After Pearl Harbor, startng in January 1942, the US government transported Japanese Americans to internment camps away from the west coast. Haruko and Niro were moved to Heart Mtn. Relocation Camp in Wyoming. As orphans, they did not have many possessions but they were forced to abandon what they did own.
After release from Heart Mountain, Haruko moved to Denver, CO. Colorado's Governor Carr was one of the few who openly welcomed Japanese Americans. It was in a dry cleanning store where she was employed that Haruko met her future husband, George Yozo Yamada. Haruko was bilingual in English and Japanese. When George returned to the US as a young man in 1937, he had difficulty with the English language. Consequently, Haruko taught George to read, write and speak English.

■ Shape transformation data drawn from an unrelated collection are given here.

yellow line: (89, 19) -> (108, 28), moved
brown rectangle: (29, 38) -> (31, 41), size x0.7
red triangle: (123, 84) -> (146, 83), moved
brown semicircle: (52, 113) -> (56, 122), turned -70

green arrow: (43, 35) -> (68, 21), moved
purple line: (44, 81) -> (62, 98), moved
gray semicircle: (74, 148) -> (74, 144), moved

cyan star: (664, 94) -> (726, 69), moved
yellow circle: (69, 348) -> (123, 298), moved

Haruko and George were married on August 25, 1943. Over time, they had 4 daughters and 1 son. In raising their children, they emphasized the traditional culture of Japan. The children received instruction in the Japanese language, flower arranging, brush painting, tea ceremony and classical dance. The family participated at the Denver Buddhist Temple where one daughter taught Sunday School classes and participated in flower and candle dance ceremonies at the church.
Haruko spent her time as a mother, wife and homemaker. She used her skills as a seamstress to sew clothing for the children. She enjoyed knitting sweaters. She crocheted blankets, bedspreads and doilies. She used cloth from clothing that had been outgrown to fashion quilts and comforters. She made throw rugs from heavy yarn. As the children grew older and college tuitions were needed, Haruko worked as a part-time waitress at the Chinese restaurant. She sewed the Chinese style uniforms that she and George wore to work.

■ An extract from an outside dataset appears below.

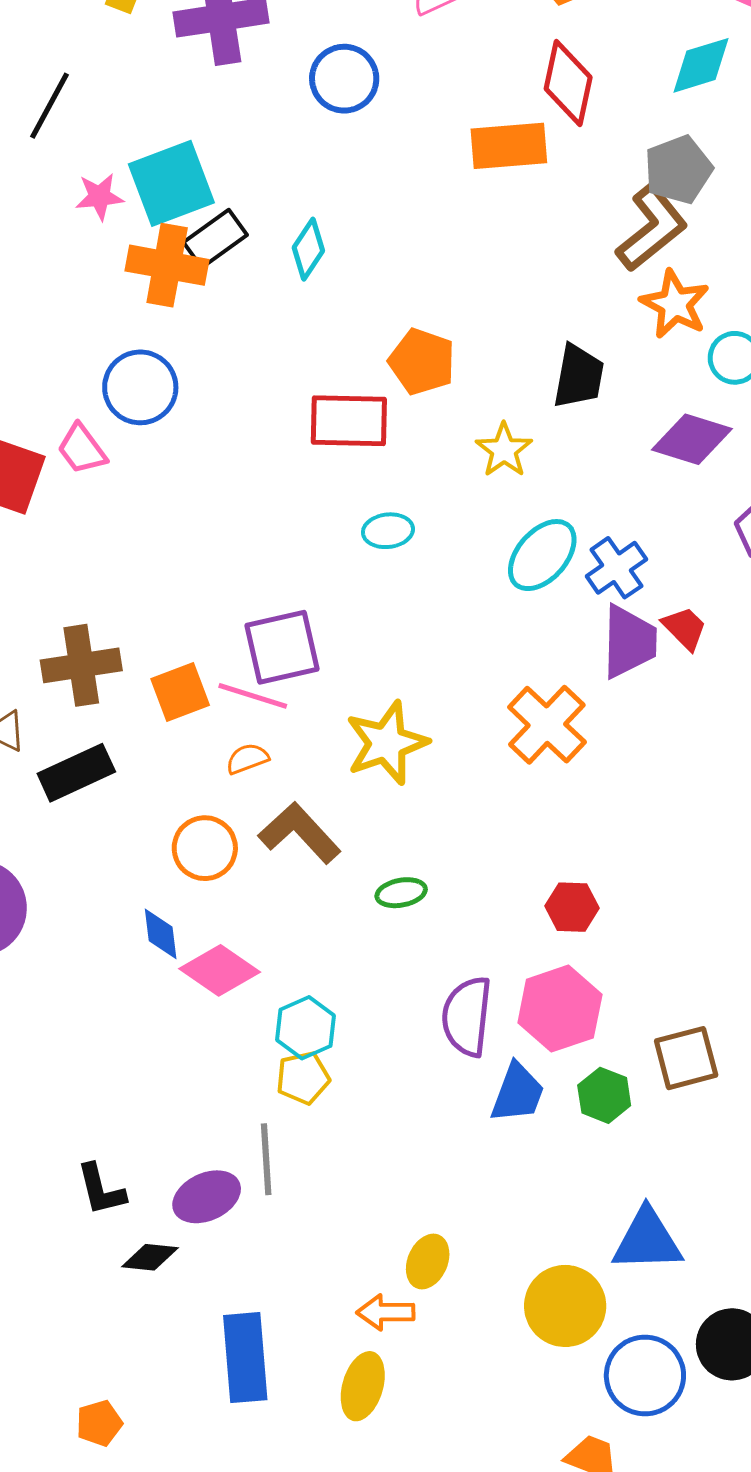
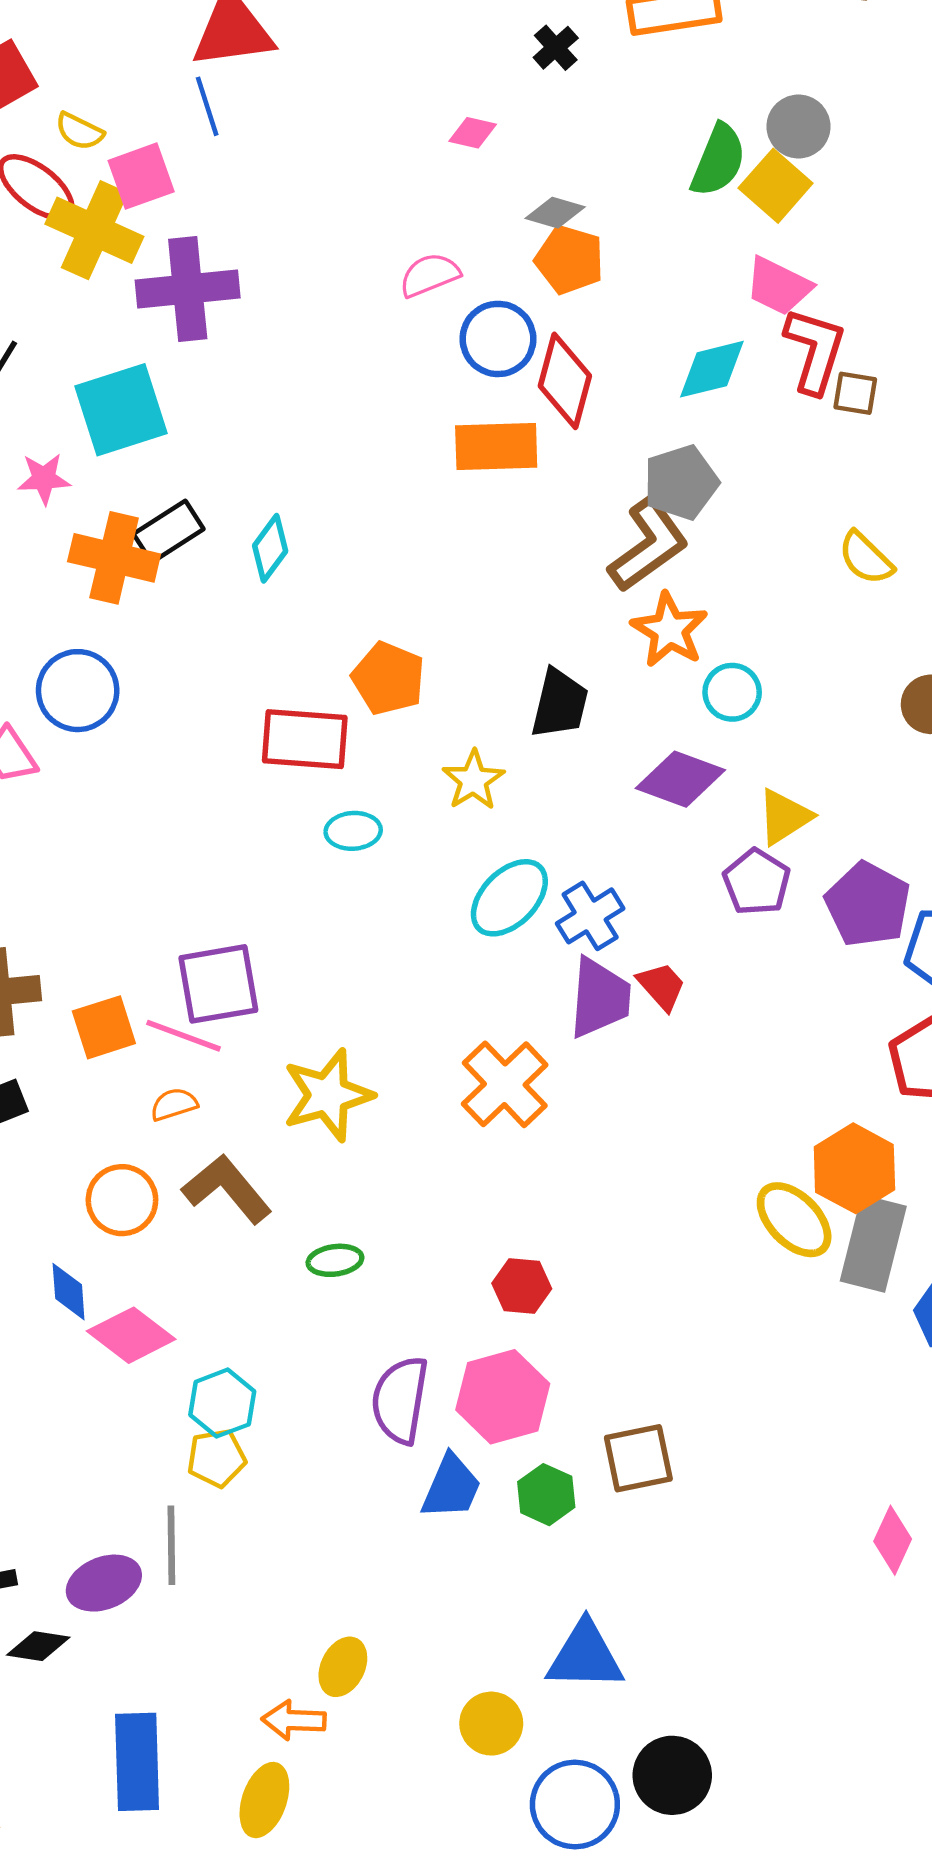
blue circle: (344, 79) -> (498, 339), moved
cyan square: (171, 183) -> (121, 410), moved
cyan ellipse: (388, 531) -> (353, 831), moved
yellow circle: (565, 1306) -> (491, 1724), size x0.7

The family dined on a variety of Japanese, Chinese and American meals. Haruko learned the recipes from her mother's cooking, the Chinese restaurant and the homes where she had served as a maid. One celebratory meal was the January 1st New Year's feast. Haruko began preparing the special selection of customary dishes days in advance. Some of the dishes had symbolic importance and were considered mandatory eating on the first day of January.
Haruko was kind and empathic but she and George were firm and focused parents. They emphasized their children's educations. The children benefitted from piano lessons but were directed toward math and science as being more practical and useful than art and music. All 5 children graduated from college and make their livings in their chosen professions. George and Haruko have 6 grandchildren and 2 great grandchildren.
Before her death on March 22, 1994, Haruko was responsible for the family property in Okayama, Japan. Although the property rightfully belonged to Haruko's brother, Niro, he had given it to her in gratitude for raising him when they were orphans. Haruko willed the property to her niece.